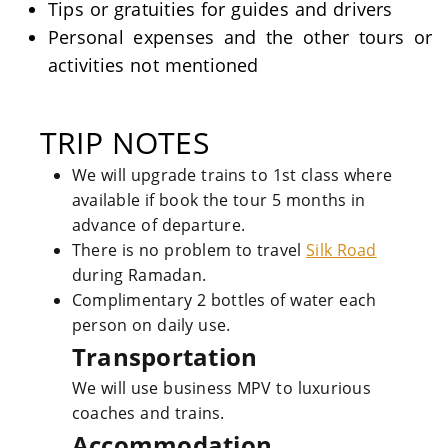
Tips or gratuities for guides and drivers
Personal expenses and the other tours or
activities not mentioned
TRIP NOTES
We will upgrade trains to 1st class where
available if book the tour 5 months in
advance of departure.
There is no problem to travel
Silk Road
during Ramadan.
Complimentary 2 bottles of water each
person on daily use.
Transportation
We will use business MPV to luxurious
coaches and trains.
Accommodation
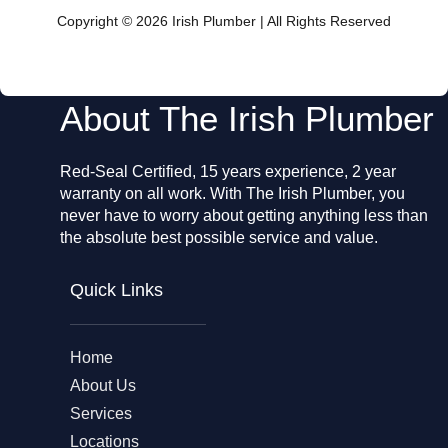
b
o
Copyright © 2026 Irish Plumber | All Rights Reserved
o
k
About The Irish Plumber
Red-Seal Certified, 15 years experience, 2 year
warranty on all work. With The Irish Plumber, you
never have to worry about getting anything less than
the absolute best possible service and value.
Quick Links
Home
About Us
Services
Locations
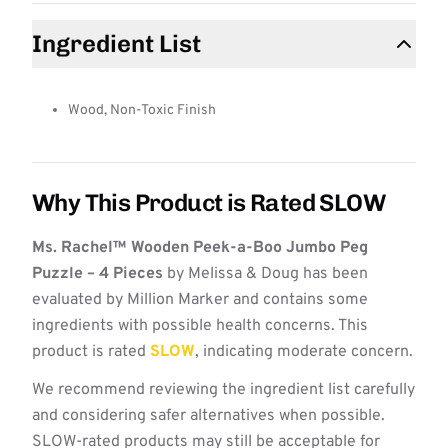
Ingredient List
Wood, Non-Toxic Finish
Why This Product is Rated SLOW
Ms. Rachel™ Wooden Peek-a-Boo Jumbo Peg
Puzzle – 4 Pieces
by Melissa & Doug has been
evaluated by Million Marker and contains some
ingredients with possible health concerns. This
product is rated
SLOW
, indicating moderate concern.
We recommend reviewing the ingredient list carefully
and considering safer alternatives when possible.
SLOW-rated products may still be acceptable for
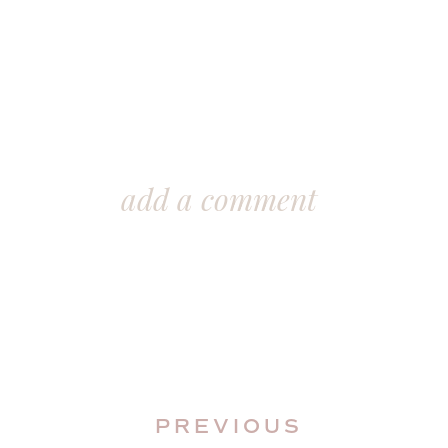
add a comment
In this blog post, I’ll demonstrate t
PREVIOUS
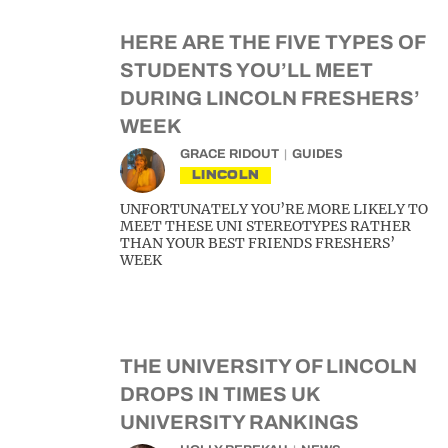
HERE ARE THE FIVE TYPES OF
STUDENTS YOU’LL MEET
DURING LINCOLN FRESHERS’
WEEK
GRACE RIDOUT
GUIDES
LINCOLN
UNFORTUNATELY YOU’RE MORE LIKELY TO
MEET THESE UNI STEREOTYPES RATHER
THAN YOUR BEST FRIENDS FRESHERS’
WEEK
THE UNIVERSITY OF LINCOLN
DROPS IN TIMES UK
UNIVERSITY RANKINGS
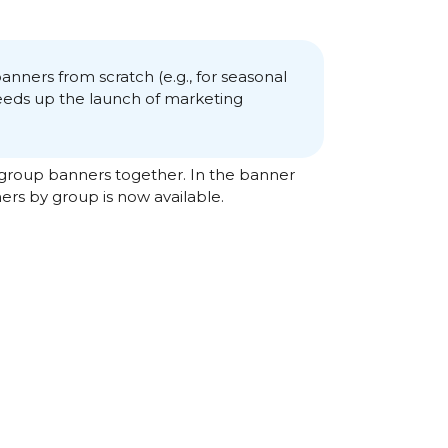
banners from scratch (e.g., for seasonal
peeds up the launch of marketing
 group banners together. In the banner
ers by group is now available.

---

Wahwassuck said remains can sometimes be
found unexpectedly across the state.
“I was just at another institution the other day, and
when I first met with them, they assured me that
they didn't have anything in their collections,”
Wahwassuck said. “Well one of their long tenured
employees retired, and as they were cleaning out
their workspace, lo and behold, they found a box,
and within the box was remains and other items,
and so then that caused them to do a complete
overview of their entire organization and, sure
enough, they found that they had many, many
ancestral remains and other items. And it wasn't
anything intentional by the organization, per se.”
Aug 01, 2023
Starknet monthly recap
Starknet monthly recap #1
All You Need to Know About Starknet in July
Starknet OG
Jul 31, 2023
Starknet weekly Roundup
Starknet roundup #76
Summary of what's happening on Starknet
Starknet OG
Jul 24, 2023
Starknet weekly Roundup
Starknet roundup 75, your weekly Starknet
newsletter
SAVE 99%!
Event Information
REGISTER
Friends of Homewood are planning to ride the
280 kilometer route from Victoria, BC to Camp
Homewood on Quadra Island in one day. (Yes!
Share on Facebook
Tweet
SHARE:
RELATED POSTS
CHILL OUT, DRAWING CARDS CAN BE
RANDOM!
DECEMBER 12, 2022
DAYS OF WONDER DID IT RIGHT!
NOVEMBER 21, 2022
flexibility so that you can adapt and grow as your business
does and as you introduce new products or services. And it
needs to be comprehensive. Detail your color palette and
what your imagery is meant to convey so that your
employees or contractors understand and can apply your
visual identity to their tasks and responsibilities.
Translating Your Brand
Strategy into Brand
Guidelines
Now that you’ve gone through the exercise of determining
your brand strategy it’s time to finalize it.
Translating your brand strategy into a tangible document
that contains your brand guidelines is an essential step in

PROBLEM TO SOLVE: Transcribe the lines above between the line holding "Starknet monthly recap #1" and the line holding "280 kilometer route from Victoria, BC to Camp", inclusive, exactly as they stand and with nothing added.

YOUR SOLUTION:
Starknet monthly recap #1
All You Need to Know About Starknet in July
Starknet OG
Jul 31, 2023
Starknet weekly Roundup
Starknet roundup #76
Summary of what's happening on Starknet
Starknet OG
Jul 24, 2023
Starknet weekly Roundup
Starknet roundup 75, your weekly Starknet
newsletter
SAVE 99%!
Event Information
REGISTER
Friends of Homewood are planning to ride the
280 kilometer route from Victoria, BC to Camp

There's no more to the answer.